§ **WORK REQUEST**: Using the entries below, write out the line with "ime kızı için harika bir kıyafet yaratın! Güzel", the line with "військовополонених та зниклих", and every line in between, exactly as each is written.

== GIVEN RECORDS

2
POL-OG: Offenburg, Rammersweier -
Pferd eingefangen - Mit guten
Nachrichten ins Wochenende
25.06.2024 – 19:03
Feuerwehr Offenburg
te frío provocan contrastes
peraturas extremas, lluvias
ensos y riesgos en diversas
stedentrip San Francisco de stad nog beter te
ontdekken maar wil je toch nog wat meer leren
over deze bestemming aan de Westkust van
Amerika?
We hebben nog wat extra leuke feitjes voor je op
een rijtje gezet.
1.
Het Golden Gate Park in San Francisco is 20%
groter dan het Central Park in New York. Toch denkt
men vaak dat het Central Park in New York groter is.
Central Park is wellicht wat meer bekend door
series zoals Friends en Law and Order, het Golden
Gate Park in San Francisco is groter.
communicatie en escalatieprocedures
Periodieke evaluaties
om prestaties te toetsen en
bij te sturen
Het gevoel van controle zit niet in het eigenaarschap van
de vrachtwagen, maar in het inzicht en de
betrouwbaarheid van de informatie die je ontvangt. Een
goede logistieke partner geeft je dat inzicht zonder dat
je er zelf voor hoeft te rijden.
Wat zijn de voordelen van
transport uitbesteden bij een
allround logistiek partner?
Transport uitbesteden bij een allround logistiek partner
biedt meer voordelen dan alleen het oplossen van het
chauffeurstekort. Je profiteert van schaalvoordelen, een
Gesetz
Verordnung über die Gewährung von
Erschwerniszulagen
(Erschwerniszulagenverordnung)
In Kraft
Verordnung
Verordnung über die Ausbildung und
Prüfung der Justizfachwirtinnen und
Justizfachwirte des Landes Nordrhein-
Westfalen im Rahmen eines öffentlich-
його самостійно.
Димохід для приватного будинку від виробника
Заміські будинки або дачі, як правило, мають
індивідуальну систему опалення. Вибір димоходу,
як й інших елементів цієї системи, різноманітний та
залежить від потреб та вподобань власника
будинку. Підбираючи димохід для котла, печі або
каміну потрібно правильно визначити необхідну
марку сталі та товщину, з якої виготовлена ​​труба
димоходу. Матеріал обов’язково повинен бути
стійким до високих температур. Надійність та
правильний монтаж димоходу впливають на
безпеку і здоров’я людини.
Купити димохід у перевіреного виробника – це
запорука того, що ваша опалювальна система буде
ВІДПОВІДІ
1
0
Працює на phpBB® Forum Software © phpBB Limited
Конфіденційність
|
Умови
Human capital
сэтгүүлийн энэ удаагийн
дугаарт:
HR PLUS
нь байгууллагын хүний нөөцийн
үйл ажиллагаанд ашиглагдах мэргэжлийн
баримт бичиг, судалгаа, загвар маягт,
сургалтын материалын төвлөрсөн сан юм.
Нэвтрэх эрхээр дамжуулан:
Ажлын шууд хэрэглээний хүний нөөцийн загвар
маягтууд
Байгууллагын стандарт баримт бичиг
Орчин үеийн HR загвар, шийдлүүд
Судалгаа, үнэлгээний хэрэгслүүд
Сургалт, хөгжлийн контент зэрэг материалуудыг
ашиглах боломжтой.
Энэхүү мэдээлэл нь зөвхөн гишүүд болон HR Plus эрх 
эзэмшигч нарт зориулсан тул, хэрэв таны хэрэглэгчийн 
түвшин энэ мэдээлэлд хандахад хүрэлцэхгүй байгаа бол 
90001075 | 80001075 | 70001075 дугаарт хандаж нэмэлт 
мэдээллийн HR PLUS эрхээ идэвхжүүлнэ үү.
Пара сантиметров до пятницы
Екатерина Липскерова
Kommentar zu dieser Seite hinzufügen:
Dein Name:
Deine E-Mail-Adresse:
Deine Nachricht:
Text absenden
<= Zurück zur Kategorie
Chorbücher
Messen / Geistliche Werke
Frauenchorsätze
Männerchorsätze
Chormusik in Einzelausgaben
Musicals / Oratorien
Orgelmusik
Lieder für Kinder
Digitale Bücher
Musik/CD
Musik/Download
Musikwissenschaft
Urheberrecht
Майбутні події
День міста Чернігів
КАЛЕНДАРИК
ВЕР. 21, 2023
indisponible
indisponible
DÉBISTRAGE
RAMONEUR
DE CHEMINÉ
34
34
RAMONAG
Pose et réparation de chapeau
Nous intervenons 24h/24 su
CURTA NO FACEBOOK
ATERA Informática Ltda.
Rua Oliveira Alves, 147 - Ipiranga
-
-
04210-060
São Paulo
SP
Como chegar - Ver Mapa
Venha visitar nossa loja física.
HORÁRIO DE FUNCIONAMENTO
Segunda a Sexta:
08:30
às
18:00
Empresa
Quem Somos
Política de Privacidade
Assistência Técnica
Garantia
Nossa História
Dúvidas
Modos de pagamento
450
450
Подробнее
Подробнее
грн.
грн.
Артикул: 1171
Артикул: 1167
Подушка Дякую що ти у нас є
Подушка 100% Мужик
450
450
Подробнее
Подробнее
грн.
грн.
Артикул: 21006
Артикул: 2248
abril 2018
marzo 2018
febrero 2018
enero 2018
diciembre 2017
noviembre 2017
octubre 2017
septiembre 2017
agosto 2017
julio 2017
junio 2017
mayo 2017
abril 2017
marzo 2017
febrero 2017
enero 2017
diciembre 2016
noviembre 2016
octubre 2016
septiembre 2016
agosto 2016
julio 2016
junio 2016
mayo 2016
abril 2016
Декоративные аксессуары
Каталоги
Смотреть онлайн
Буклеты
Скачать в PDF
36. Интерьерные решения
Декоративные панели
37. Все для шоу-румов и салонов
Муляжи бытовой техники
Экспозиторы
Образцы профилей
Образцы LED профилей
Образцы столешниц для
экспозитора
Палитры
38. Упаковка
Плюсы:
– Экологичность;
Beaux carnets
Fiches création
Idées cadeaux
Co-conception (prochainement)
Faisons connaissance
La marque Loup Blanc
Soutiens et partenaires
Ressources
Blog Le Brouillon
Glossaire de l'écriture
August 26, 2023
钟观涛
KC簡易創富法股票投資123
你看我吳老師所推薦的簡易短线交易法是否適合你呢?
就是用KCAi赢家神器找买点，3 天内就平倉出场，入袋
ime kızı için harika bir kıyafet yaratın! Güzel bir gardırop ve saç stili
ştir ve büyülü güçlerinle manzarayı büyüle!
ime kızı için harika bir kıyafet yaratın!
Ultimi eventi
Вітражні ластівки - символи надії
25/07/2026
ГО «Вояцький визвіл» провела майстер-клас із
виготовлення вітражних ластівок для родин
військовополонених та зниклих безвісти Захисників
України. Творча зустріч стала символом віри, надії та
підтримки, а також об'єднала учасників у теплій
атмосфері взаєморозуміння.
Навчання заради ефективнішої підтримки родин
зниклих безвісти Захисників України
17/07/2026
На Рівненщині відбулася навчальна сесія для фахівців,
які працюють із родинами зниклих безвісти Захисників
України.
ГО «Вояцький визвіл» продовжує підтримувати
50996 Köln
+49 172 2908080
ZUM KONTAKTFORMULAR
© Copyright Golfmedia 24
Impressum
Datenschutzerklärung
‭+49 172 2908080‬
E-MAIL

====

§ **YOUR SOLUTION**:
ime kızı için harika bir kıyafet yaratın! Güzel bir gardırop ve saç stili
ştir ve büyülü güçlerinle manzarayı büyüle!
ime kızı için harika bir kıyafet yaratın!
Ultimi eventi
Вітражні ластівки - символи надії
25/07/2026
ГО «Вояцький визвіл» провела майстер-клас із
виготовлення вітражних ластівок для родин
військовополонених та зниклих безвісти Захисників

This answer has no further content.